6 takeaways from Jeff Bezos' latest letter to Amazon shareholders

Jeff Bezos sent his annual letter to Amazon shareholders April 18 commending the company's high customer service ratings but outlining how his company plans to rise above the already high expectations of "divinely discontent" customers.

Here are six key quotes from the letter highlighting Mr. Bezos' lessons on the importance of high standards and how organizations can meet them.

High standards can be teachable

"I believe high standards are teachable. In fact, people are pretty good at learning high standards simply through exposure. High standards are contagious. Bring a new person onto a high standards team, and they’ll quickly adapt. The opposite is also true. If low standards prevail, those too will quickly spread."

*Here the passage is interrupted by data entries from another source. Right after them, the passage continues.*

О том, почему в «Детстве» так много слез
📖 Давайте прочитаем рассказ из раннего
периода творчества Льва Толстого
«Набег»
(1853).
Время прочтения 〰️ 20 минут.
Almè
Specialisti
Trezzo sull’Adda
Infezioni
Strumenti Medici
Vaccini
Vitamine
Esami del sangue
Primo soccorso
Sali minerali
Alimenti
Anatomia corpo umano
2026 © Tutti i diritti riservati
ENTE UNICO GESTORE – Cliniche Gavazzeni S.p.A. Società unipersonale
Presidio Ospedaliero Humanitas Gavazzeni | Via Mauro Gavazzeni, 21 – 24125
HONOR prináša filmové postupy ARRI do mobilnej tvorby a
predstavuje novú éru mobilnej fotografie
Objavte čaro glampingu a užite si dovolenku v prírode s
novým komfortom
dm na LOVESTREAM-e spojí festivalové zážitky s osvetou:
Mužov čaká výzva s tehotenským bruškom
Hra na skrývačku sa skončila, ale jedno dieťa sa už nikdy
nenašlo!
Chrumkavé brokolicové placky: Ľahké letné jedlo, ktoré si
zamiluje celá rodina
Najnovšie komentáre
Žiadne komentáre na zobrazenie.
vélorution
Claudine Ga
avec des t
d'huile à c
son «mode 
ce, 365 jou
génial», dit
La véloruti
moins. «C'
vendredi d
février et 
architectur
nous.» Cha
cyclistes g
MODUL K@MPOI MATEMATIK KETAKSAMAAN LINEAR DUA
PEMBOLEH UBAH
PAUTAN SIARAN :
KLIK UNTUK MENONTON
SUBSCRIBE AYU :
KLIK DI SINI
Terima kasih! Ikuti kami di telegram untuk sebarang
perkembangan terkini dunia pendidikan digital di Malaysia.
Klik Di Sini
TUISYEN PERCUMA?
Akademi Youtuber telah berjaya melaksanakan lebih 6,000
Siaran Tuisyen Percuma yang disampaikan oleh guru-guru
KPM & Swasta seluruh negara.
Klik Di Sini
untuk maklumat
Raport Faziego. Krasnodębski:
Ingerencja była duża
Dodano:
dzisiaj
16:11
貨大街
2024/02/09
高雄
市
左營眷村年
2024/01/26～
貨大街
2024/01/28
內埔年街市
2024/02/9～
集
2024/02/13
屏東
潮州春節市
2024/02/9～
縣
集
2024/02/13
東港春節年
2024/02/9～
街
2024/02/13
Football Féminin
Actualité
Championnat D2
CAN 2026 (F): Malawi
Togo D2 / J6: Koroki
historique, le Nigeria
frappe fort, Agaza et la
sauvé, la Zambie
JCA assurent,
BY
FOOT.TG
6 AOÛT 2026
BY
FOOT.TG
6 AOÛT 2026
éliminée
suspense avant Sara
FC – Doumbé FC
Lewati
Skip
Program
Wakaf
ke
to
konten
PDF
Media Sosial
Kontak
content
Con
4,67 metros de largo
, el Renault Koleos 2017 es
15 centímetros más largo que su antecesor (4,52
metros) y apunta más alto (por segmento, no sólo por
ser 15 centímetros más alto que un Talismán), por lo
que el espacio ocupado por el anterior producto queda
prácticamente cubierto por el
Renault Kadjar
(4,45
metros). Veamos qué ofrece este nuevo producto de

High standards are unique to each process

"I believe high standards are domain specific, and that you have to learn high standards separately in every arena of interest. When I started Amazon, I had high standards on inventing, on customer care, and (thankfully) on hiring. But I didn't have high standards on operational process: How to keep fixed problems fixed, how to eliminate defects at the root, how to inspect processes and much more. I had to learn and develop high standards on all of that (my colleagues were my tutors)."

Recognition and scope are key

"First, you have to be able to recognize what good looks like in that domain. Second, you must have realistic expectations for how hard it should be (how much work it will take) to achieve that result — the scope."

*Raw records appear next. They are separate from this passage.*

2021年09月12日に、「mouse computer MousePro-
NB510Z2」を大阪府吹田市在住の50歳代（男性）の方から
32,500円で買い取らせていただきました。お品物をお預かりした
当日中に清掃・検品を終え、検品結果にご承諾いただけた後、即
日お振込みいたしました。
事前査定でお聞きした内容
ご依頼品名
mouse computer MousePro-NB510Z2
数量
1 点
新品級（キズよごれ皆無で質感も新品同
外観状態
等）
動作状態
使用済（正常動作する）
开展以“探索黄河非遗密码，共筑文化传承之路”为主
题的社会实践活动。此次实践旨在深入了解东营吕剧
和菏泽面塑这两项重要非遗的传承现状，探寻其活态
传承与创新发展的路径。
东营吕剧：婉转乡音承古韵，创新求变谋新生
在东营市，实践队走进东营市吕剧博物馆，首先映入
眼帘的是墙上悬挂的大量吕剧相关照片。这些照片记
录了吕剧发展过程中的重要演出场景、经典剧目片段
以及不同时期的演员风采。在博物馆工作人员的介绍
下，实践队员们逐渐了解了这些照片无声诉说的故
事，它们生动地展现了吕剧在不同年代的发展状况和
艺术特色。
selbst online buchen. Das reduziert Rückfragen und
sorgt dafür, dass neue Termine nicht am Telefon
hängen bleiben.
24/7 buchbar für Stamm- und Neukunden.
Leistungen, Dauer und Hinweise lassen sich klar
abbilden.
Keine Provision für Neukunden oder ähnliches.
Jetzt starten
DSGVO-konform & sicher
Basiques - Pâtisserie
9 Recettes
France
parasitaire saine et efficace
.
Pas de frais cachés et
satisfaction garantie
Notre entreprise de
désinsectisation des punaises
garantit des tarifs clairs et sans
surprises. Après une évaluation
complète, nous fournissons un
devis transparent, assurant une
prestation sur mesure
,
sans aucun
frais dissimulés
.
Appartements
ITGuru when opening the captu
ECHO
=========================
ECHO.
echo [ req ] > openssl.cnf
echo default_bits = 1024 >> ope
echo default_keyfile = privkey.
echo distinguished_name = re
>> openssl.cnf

Expectations should be realistic

"Unrealistic beliefs on scope — often hidden and undiscussed — kill high standards. To achieve high standards yourself or as part of a team, you need to form and proactively communicate realistic beliefs about how hard something is going to be — something this coach understood well."

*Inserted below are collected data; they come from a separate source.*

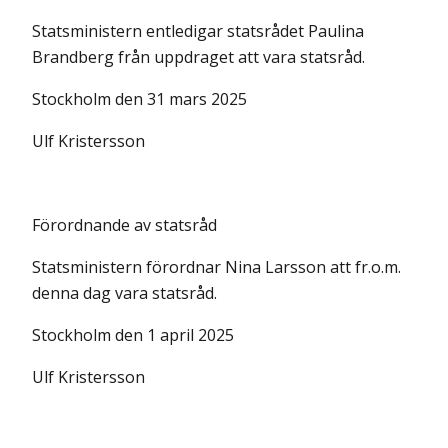
Statsministern entledigar statsrådet Paulina
Brandberg från uppdraget att vara statsråd.
Stockholm den 31 mars 2025
Ulf Kristersson
Förordnande av statsråd
Statsministern förordnar Nina Larsson att fr.o.m.
denna dag vara statsråd.
Stockholm den 1 april 2025
Ulf Kristersson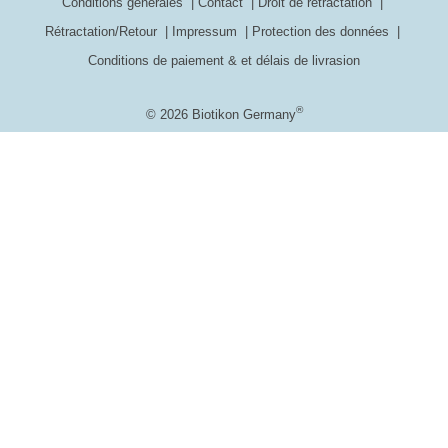
Conditions générales
Contact
Droit de rétractation
Rétractation/Retour
Impressum
Protection des données
Conditions de paiement & et délais de livrasion
®
© 2026 Biotikon Germany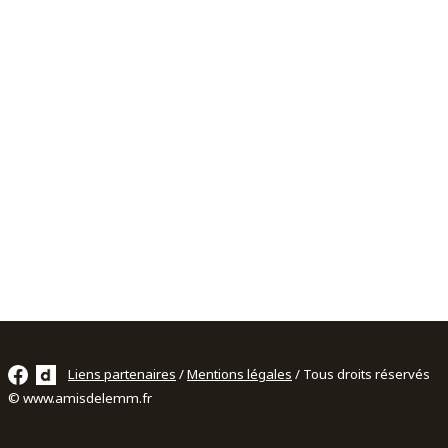
Liens partenaires
/
Mentions légales
/ Tous droits réservés
© www.amisdelemm.fr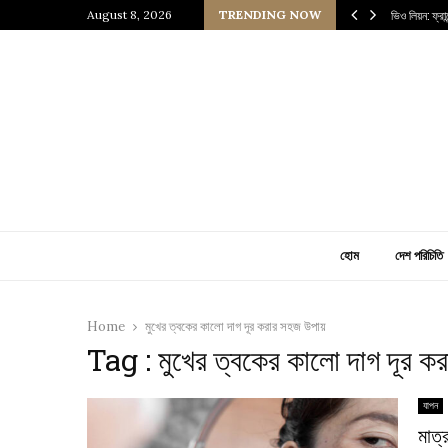
 প্রাচীন জাপানি আধ্যাত্মিকতার ছোঁয়া
August 8, 2026
TRENDING NOW
ভিও লিয়ন: ফ্র
হোম
দেশ পরিচিতি
Home
মুখের ত্বকের কালো দাগ দূর করার সহজ উপায়
Tag : মুখের ত্বকের কালো দাগ দূর ক
যাপন
মাত্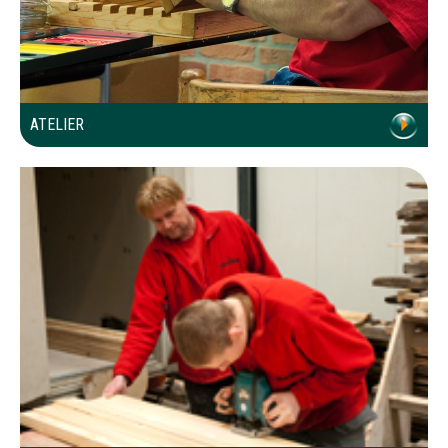
ATELIER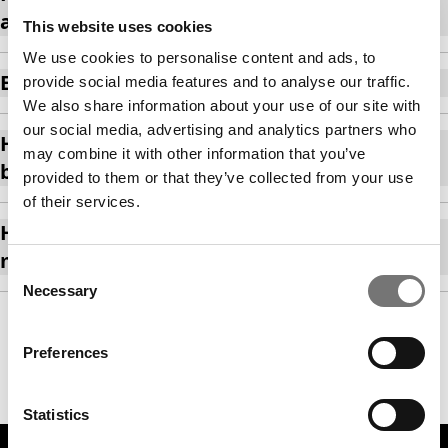
arrangementer?
This website uses cookies
We use cookies to personalise content and ads, to
Er der navn på billetten?
provide social media features and to analyse our traffic.
We also share information about your use of our site with
our social media, advertising and analytics partners who
Hvordan opdaterer jeg mit
may combine it with other information that you’ve
betalingskort?
provided to them or that they’ve collected from your use
of their services.
Hvordan opdaterer jeg min e-
mailadresse?
Consent
Necessary
Selection
Preferences
Statistics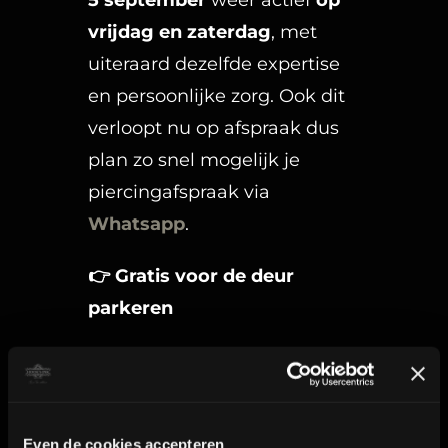
5 september
weer actief
op
vrijdag en zaterdag
, met
uiteraard dezelfde expertise
en persoonlijke zorg. Ook dit
verloopt nu op afspraak dus
plan zo snel mogelijk je
piercingafspraak via
Whatsapp
.
👉
Gratis voor de deur
parkeren
Op de Industrieweg is
voldoende gratis
parkeergelegenheid, in de
Even de cookies accepteren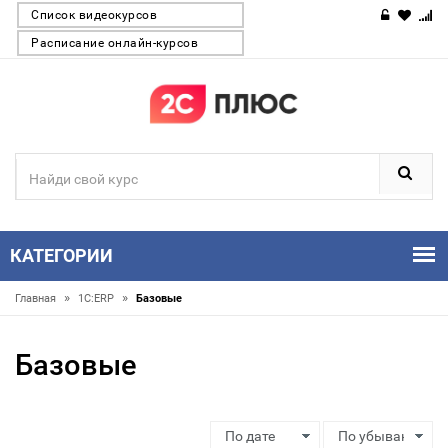
Список видеокурсов
Расписание онлайн-курсов
КАТЕГОРИИ
»
»
Главная
1С:ERP
Базовые
Базовые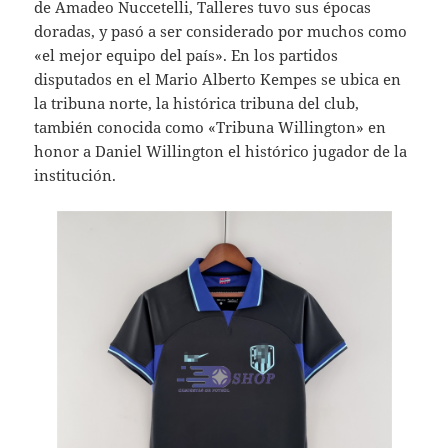
de Amadeo Nuccetelli, Talleres tuvo sus épocas
doradas, y pasó a ser considerado por muchos como
«el mejor equipo del país». En los partidos
disputados en el Mario Alberto Kempes se ubica en
la tribuna norte, la histórica tribuna del club,
también conocida como «Tribuna Willington» en
honor a Daniel Willington el histórico jugador de la
institución.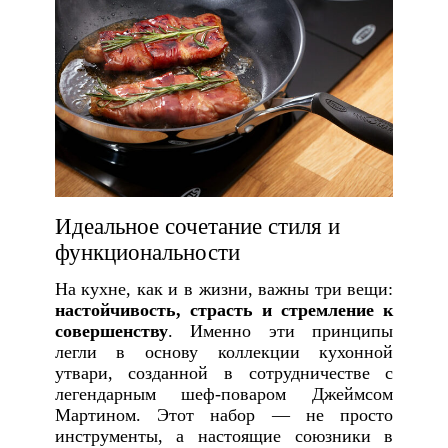
Идеальное сочетание стиля и
функциональности
На кухне, как и в жизни, важны три вещи:
настойчивость, страсть и стремление к
совершенству
. Именно эти принципы
легли в основу коллекции кухонной
утвари, созданной в сотрудничестве с
легендарным шеф-поваром Джеймсом
Мартином. Этот набор — не просто
инструменты, а настоящие союзники в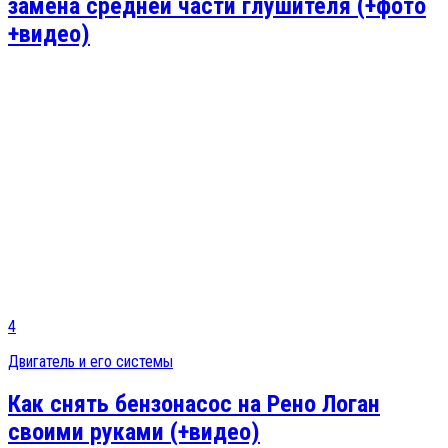
замена средней части глушителя (+фото
+видео)
4
Двигатель и его системы
Как снять бензонасос на Рено Логан
своими руками (+видео)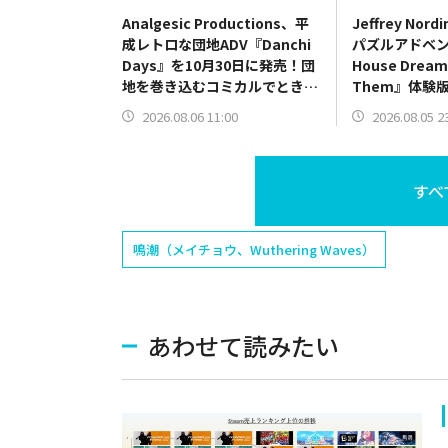
Analgesic Productions、平
Jeffrey No
成レトロな団地ADV『Danchi
パズルアドベン
Days』を10月30日に発売！団
House Dreams
地を巻き込むコミカルでときど
Them』体験版
きシリアスな物語
リリース
2026.08.06 11:00
2026.08.05 2
すべ
鳴潮（メイチョウ、Wuthering Waves）
あわせて読みたい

Personal skill and team utilization must be recognized

"Beyond recognizing the standard and having realistic expectations on scope, how about skill? Surely to write a world class memo, you have to be an extremely skilled writer? Is it another required element? In my view, not so much, at least not for the individual in the context of teams…Someone on the team needs to have the skill, but it doesn't have to be you."

High standards reap benefits

"People are drawn to high standards — they help with recruiting and retention. More subtle: a culture of high standards is protective of all the 'invisible' but crucial work that goes on in every company. I'm talking about the work that no one sees. The work that gets done when no one is watching. In a high standards culture, doing that work well is its own reward — it's part of what it means to be a professional."